Estas últimas medidas até são mencionadas no PRR, algo que a plataforma apoia.

«Claro que nós concordamos com as coisas que são apontadas como medidas de curto prazo e estão de acordo com esse trabalho que foi feito, de grande fôlego. Agora, não concordamos é com soluções que surgem como coelhos tirados de uma cartola», disse Alice Pisco.

«Deve fazer-se as coisas com consistência científica e técnica. Temos um documento que aponta as soluções e é por aí que devemos ir e não optar por soluções mirabolantes», reforçou.

É que, para a PAS, as duas grandes obras previstas no PRR «não são soluções ou, no caso da dessalinização, não o são para já, porque se tem de ir monitorizando a situação e ver o que se passa».

«A história da captação de água no Pomarão é um bocado mirabolante. Para já, não é solução nenhuma, porque basta haver um ano mais seco e os espanhóis não libertarem caudais – e a previsão é que as coisas sejam cada vez piores -, para que se torne inviável», diz a co-fundadora da Glocal Faro.

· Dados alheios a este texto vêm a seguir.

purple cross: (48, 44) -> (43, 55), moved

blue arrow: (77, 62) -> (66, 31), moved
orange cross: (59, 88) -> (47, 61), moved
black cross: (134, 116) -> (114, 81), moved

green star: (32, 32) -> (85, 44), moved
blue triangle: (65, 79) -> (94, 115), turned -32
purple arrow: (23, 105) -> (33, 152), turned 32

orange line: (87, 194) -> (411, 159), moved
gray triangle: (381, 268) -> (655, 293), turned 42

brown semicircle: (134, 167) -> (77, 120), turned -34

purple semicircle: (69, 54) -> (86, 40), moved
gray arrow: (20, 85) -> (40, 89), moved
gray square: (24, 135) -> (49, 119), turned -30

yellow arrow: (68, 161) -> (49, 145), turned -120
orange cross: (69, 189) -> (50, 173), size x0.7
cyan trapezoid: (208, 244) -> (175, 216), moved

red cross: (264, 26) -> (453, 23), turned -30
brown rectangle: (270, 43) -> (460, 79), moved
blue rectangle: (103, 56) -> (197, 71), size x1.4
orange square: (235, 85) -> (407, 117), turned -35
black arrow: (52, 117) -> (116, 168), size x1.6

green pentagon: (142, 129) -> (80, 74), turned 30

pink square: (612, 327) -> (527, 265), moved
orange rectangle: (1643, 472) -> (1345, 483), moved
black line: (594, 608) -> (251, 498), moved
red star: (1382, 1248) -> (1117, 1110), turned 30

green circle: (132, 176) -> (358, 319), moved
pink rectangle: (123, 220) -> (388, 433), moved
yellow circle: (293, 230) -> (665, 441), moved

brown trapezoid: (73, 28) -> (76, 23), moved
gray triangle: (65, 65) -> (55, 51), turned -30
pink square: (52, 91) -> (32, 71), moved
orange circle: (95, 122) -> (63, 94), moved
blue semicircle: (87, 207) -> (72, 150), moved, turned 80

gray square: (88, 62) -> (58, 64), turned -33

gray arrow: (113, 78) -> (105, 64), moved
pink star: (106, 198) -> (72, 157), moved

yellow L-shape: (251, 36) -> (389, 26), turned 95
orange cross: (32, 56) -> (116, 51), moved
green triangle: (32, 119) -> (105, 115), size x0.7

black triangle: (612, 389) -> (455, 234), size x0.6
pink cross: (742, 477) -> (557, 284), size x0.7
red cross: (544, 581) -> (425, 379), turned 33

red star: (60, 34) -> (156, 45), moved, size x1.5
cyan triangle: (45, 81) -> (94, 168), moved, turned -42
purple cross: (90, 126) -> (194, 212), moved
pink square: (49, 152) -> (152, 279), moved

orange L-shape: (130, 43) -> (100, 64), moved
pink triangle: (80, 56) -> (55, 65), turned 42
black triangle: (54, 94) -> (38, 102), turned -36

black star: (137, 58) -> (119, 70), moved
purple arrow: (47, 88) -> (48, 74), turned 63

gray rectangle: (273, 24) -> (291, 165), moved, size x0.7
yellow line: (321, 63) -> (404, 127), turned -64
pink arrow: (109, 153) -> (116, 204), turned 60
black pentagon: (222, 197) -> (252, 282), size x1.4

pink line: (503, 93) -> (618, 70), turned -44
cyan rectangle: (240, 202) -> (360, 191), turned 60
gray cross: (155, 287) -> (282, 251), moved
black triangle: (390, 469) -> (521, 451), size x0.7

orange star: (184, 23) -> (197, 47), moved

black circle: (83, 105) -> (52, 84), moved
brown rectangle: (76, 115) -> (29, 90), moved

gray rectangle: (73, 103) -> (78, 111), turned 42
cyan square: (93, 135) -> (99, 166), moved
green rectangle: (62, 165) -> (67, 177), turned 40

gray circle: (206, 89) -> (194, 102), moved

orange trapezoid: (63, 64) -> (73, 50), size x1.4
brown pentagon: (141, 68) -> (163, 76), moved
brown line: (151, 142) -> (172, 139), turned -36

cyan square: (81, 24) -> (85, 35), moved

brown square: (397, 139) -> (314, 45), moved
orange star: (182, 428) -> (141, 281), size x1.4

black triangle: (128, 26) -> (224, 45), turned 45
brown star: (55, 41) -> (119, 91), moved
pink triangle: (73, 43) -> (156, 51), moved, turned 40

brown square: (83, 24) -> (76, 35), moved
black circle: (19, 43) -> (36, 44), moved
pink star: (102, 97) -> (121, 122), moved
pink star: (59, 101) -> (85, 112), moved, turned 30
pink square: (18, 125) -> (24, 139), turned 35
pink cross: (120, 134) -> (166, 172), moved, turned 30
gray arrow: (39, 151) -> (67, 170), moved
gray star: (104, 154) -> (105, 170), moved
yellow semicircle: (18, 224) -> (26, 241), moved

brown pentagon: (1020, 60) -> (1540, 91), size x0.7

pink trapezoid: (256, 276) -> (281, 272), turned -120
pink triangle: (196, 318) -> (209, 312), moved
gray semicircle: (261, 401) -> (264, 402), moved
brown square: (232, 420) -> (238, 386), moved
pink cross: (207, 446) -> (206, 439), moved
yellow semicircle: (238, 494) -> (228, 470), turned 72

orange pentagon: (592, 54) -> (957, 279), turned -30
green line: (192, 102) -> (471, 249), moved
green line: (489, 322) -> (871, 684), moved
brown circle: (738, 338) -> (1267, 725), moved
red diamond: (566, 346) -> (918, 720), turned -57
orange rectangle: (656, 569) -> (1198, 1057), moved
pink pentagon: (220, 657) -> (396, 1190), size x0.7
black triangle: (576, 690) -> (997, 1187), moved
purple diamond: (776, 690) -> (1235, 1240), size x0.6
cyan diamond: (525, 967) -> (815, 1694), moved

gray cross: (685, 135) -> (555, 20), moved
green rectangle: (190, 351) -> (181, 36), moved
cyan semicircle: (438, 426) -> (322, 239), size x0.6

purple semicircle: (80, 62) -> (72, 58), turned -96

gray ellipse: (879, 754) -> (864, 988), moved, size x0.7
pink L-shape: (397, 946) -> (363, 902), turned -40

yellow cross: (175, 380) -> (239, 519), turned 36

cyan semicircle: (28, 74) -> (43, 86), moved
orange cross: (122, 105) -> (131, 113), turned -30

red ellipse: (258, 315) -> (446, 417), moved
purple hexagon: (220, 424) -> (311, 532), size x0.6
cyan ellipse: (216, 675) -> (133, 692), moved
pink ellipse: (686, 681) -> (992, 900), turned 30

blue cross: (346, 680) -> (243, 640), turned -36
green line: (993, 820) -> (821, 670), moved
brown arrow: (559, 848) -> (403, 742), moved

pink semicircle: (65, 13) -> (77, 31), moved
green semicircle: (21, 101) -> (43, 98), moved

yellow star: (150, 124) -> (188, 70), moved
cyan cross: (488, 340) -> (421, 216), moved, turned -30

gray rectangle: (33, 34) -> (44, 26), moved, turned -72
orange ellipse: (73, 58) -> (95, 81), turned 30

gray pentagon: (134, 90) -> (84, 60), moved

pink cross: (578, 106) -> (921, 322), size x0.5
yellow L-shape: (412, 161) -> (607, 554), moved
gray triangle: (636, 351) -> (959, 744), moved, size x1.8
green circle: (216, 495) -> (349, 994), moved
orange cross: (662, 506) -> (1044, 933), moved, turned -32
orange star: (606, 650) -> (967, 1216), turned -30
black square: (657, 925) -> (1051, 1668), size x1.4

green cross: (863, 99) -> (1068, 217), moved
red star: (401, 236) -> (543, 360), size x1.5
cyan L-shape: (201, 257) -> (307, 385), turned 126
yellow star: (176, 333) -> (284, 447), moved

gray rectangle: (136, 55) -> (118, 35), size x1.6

Por outro lado, é uma solução que não foi alvo de um estudo de fundo e que poderá até carecer de articulação com a vizinha Espanha.

 

Quanto à dessalinização, apesar de ser «certo que aparece no PIAAC»,  era apontada neste plano como um projeto de futuro, que só avançaria «se, durante o acompanhamento e monitorização da situação, esta piorasse».

Alice Pisco lembrou que as soluções que vão ser financiadas pelo PRR foram avançadas por uma equipa de especialistas independentes, da qual «fez parte Carmona Rodrigues, que já tinha essas ideias e já as tinha divulgado anteriormente».

Mesmo o PREH do Algarve, defende a porta voz da plataforma, «foi um bocado feito às três pancadas. Não convidaram ninguém, só os empresários. A sociedade civil não esteve representada. E depois fizeram o tal estudo paralelo e deu no que deu. Agora parece que é tão bom que até já está no PRR», gracejou Alice Pisco.

A dimensão técnica e ambiental não é, ainda assim, a única que preocupa os membros da plataforma.

Para a PAS, o que também está aqui em causa é o uso «dinheiro públicos para negócios privados», para estes «lucrarem com o erário público ao arrepio dos direitos humanos».

Na nota que enviou às redações, a plataforma lembra que, numa sessão pública promovida pela Associação Portuguesa dos Recursos Hídricos, «foi reafirmada a informação de que a água do Pomarão, a ser custeada por dinheiros públicos, se destina ao uso agrícola privado, já que água captada no Pomarão será comercializada mais barata do que a obtida por dessalinização. Quanto à dessalinização, a ser implementada por empresas privadas, disponibilizará o metro cúbico da água para consumo doméstico por um valor mais alto, apesar da água ser um bem indispensável à vida e, por isso, um direito assegurado pelo Estado aos seus cidadãos».

«Isto está tudo mal cosido e nós sabemos como é que as coisas funcionam. “Agora há muito dinheiro, que ideias é que há aí?” e começa tudo a mandar sugestões. Não é uma coisa séria e é isso que nós também queremos dizer», enquadrou Alice Pisco.

«Já temos fundamentos técnicos e científicos para continuar por vias que não estão vertidas no PRR. É que andar a fazer represamentos na serra, a melhorar as redes de distribuição para evitar perdas, dá trabalho e dá pouco dinheiro a certos lóbis», acusou.